TO DO
Leave every image out, and return the rest of the data word for word.

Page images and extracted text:
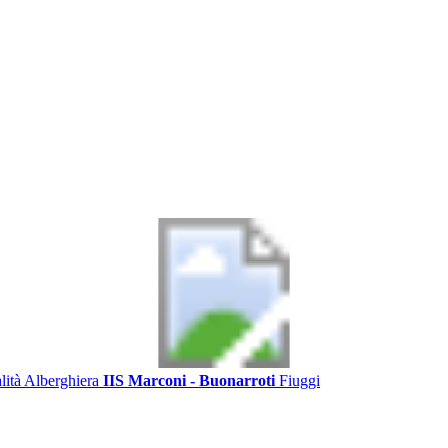
alità Alberghiera
IIS Marconi - Buonarroti
Fiuggi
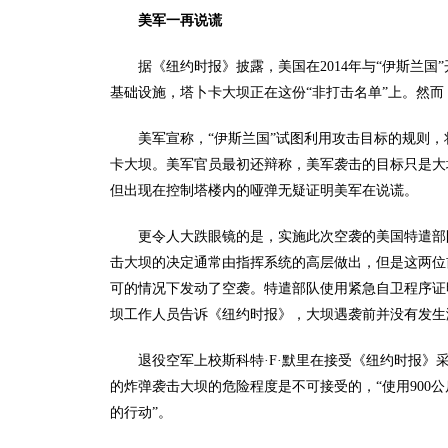
美军一再说谎
据《纽约时报》披露，美国在2014年与“伊斯兰
基础设施，塔卜卡大坝正在这份“非打击名单”上。然
美军宣称，“伊斯兰国”试图利用攻击目标的规则
卡大坝。美军官员最初还辩称，美军袭击的目标只是大
但出现在控制塔楼内的哑弹无疑证明美军在说谎。
更令人大跌眼镜的是，实施此次空袭的美国特遣部
击大坝的决定通常由指挥系统的高层做出，但是这两位
可的情况下发动了空袭。特遣部队使用紧急自卫程序证
坝工作人员告诉《纽约时报》，大坝遇袭前并没有发生
退役空军上校斯科特·F·默里在接受《纽约时报
的炸弹袭击大坝的危险程度是不可接受的，“使用900
的行动”。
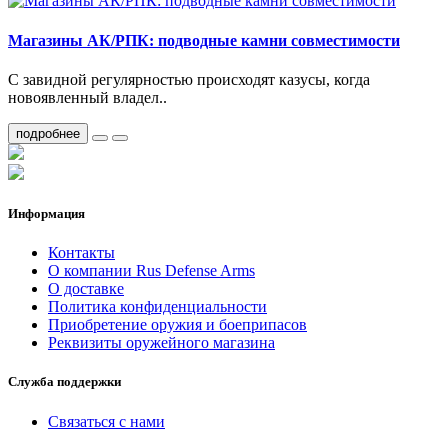
Магазины АК/РПК: подводные камни совместимости
С завидной регулярностью происходят казусы, когда
новоявленный владел..
подробнее
Информация
Контакты
О компании Rus Defense Arms
О доставке
Политика конфиденциальности
Приобретение оружия и боеприпасов
Реквизиты оружейного магазина
Служба поддержки
Связаться с нами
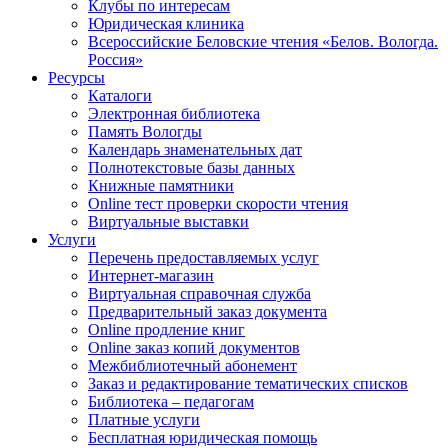
Клубы по интересам
Юридическая клиника
Всероссийские Беловские чтения «Белов. Вологда.
Россия»
Ресурсы
Каталоги
Электронная библиотека
Память Вологды
Календарь знаменательных дат
Полнотекстовые базы данных
Книжные памятники
Online тест проверки скорости чтения
Виртуальные выставки
Услуги
Перечень предоставляемых услуг
Интернет-магазин
Виртуальная справочная служба
Предварительный заказ документа
Online продление книг
Online заказ копий документов
Межбиблиотечный абонемент
Заказ и редактирование тематических списков
Библиотека – педагогам
Платные услуги
Бесплатная юридическая помощь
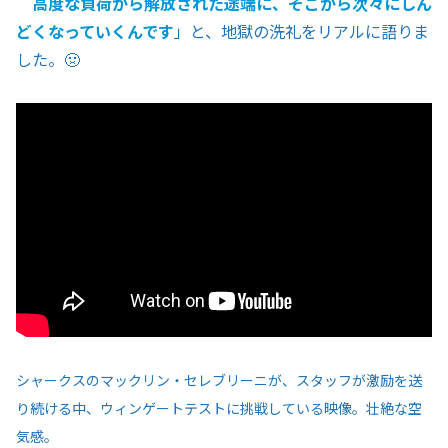
高度な負荷から解放された途端に、そこから次々にしん
どくなっていくんです
」と、地獄の洗礼をリアルに語りま
した。🤢
シャークスのマックリン・セレブリーニが、スタッフが激励を送
り続ける中、ウィンゲートテストに挑戦している映像。壮絶な空
気感。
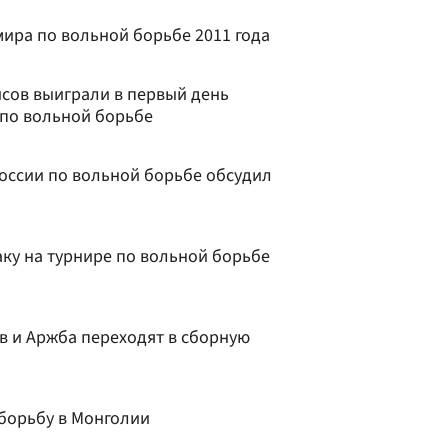
мира по вольной борьбе 2011 года
исов выиграли в первый день
по вольной борьбе
оссии по вольной борьбе обсудил
ку на турнире по вольной борьбе
в и Аржба переходят в сборную
борьбу в Монголии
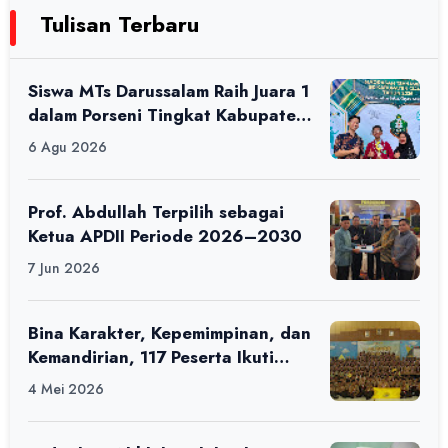
Tulisan Terbaru
Siswa MTs Darussalam Raih Juara 1
dalam Porseni Tingkat Kabupaten
Ciamis Tahun 2026
6 Agu 2026
Prof. Abdullah Terpilih sebagai
Ketua APDII Periode 2026–2030
7 Jun 2026
Bina Karakter, Kepemimpinan, dan
Kemandirian, 117 Peserta Ikuti
Alfaro Camp di MAN 1 Darussalam
4 Mei 2026
Ciamis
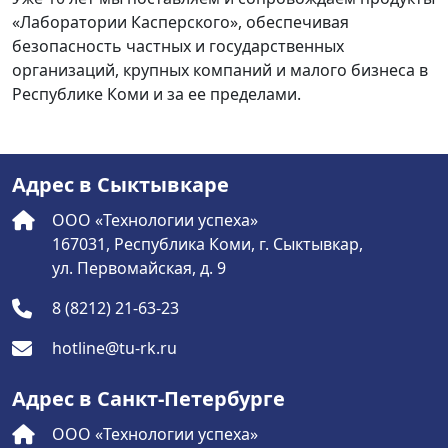
«Лаборатории Касперского», обеспечивая
безопасность частных и государственных
организаций, крупных компаний и малого бизнеса в
Республике Коми и за ее пределами.
Адрес в Сыктывкаре
ООО «Технологии успеха»
167031, Республика Коми, г. Сыктывкар,
ул. Первомайская, д. 9
8 (8212) 21-63-23
hotline@tu-rk.ru
Адрес в Санкт-Петербурге
ООО «Технологии успеха»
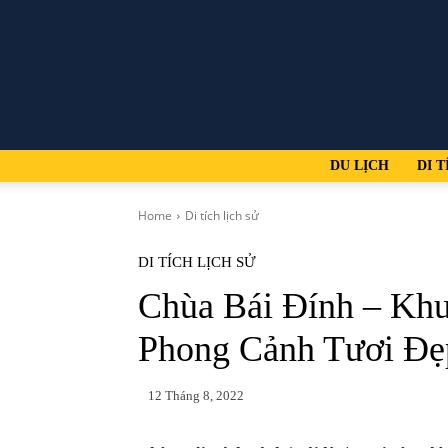
DU LỊCH
DI T
Home
Di tích lịch sử
DI TÍCH LỊCH SỬ
Chùa Bái Đính – Khu
Phong Cảnh Tươi Đẹ
12 Tháng 8, 2022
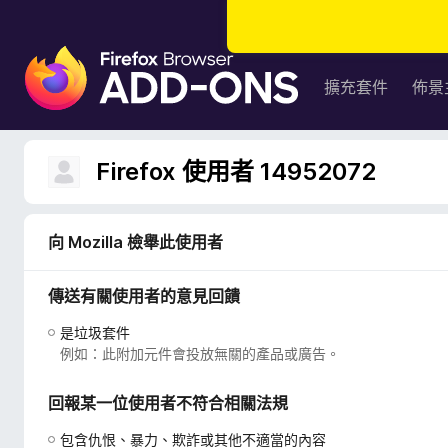
F
i
擴充套件
佈景
r
e
f
Firefox 使用者 14952072
o
x
瀏
向 Mozilla 檢舉此使用者
覽
器
傳送有關使用者的意見回饋
附
加
是垃圾套件
元
例如：此附加元件會投放無關的產品或廣告。
件
回報某一位使用者不符合相關法規
包含仇恨、暴力、欺詐或其他不適當的內容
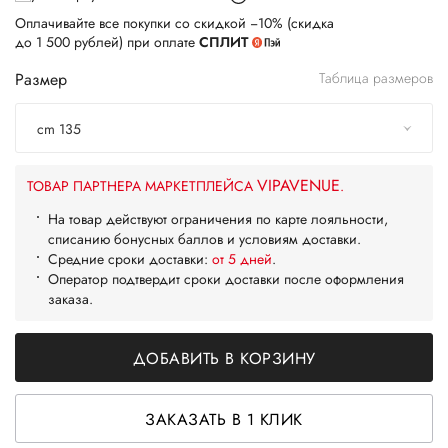
Оплачивайте все покупки со скидкой −10% (скидка
до 1 500 рублей) при оплате
СПЛИТ
Размер
Таблица размеров
cm 135
VIPAVENUE
ТОВАР ПАРТНЕРА МАРКЕТПЛЕЙСА
.
На товар действуют ограничения по карте лояльности,
списанию бонусных баллов и условиям доставки.
Средние сроки доставки:
от 5 дней
.
Оператор подтвердит сроки доставки после оформления
заказа.
ДОБАВИТЬ В КОРЗИНУ
ЗАКАЗАТЬ В 1 КЛИК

FINAL ANSWER
alità Alberghiera
IIS Marconi - Buonarroti
Fiuggi
美军一再说谎
据《纽约时报》披露，美国在2014年与“伊斯兰
基础设施，塔卜卡大坝正在这份“非打击名单”上。然
美军宣称，“伊斯兰国”试图利用攻击目标的规则
卡大坝。美军官员最初还辩称，美军袭击的目标只是大
但出现在控制塔楼内的哑弹无疑证明美军在说谎。
更令人大跌眼镜的是，实施此次空袭的美国特遣部
击大坝的决定通常由指挥系统的高层做出，但是这两位
可的情况下发动了空袭。特遣部队使用紧急自卫程序证
坝工作人员告诉《纽约时报》，大坝遇袭前并没有发生
退役空军上校斯科特·F·默里在接受《纽约时报
的炸弹袭击大坝的危险程度是不可接受的，“使用900
的行动”。
Магазины АК/РПК: подводные камни совместимости
С завидной регулярностью происходят казусы, когда
новоявленный владел..
подробнее
Информация
Контакты
О компании Rus Defense Arms
О доставке
Политика конфиденциальности
Приобретение оружия и боеприпасов
Реквизиты оружейного магазина
Служба поддержки
Связаться с нами
Клубы по интересам
Юридическая клиника
Всероссийские Беловские чтения «Белов. Вологда.
Россия»
Ресурсы
Каталоги
Электронная библиотека
Память Вологды
Календарь знаменательных дат
Полнотекстовые базы данных
Книжные памятники
Online тест проверки скорости чтения
Виртуальные выставки
Услуги
Перечень предоставляемых услуг
Интернет-магазин
Виртуальная справочная служба
Предварительный заказ документа
Online продление книг
Online заказ копий документов
Межбиблиотечный абонемент
Заказ и редактирование тематических списков
Библиотека – педагогам
Платные услуги
Бесплатная юридическая помощь
高度な負荷から解放された途端に、そこから次々にしん
どくなっていくんです
」と、地獄の洗礼をリアルに語りま
した。🤢
シャークスのマックリン・セレブリーニが、スタッフが激励を送
り続ける中、ウィンゲートテストに挑戦している映像。壮絶な空
気感。
мира по вольной борьбе 2011 года
исов выиграли в первый день
по вольной борьбе
оссии по вольной борьбе обсудил
ку на турнире по вольной борьбе
в и Аржба переходят в сборную
борьбу в Монголии
Tulisan Terbaru
Siswa MTs Darussalam Raih Juara 1
dalam Porseni Tingkat Kabupaten
Ciamis Tahun 2026
6 Agu 2026
Prof. Abdullah Terpilih sebagai
Ketua APDII Periode 2026–2030
7 Jun 2026
Bina Karakter, Kepemimpinan, dan
Kemandirian, 117 Peserta Ikuti
Alfaro Camp di MAN 1 Darussalam
4 Mei 2026
Ciamis
«Лаборатории Касперского», обеспечивая
безопасность частных и государственных
организаций, крупных компаний и малого бизнеса в
Республике Коми и за ее пределами.
Адрес в Сыктывкаре
ООО «Технологии успеха»
167031, Республика Коми, г. Сыктывкар,
ул. Первомайская, д. 9
8 (8212) 21-63-23
hotline@tu-rk.ru
Адрес в Санкт-Петербурге
ООО «Технологии успеха»
DU LỊCH
DI T
Home
Di tích lịch sử
DI TÍCH LỊCH SỬ
Chùa Bái Đính – Khu
Phong Cảnh Tươi Đẹ
12 Tháng 8, 2022
F
i
擴充套件
佈景
r
e
f
Firefox 使用者 14952072
o
x
瀏
向 Mozilla 檢舉此使用者
覽
器
傳送有關使用者的意見回饋
附
加
是垃圾套件
元
例如：此附加元件會投放無關的產品或廣告。
件
回報某一位使用者不符合相關法規
包含仇恨、暴力、欺詐或其他不適當的內容
Оплачивайте все покупки со скидкой −10% (скидка
до 1 500 рублей) при оплате
СПЛИТ
Размер
Таблица размеров
cm 135
VIPAVENUE
ТОВАР ПАРТНЕРА МАРКЕТПЛЕЙСА
.
На товар действуют ограничения по карте лояльности,
списанию бонусных баллов и условиям доставки.
Средние сроки доставки:
от 5 дней
.
Оператор подтвердит сроки доставки после оформления
заказа.
ДОБАВИТЬ В КОРЗИНУ
ЗАКАЗАТЬ В 1 КЛИК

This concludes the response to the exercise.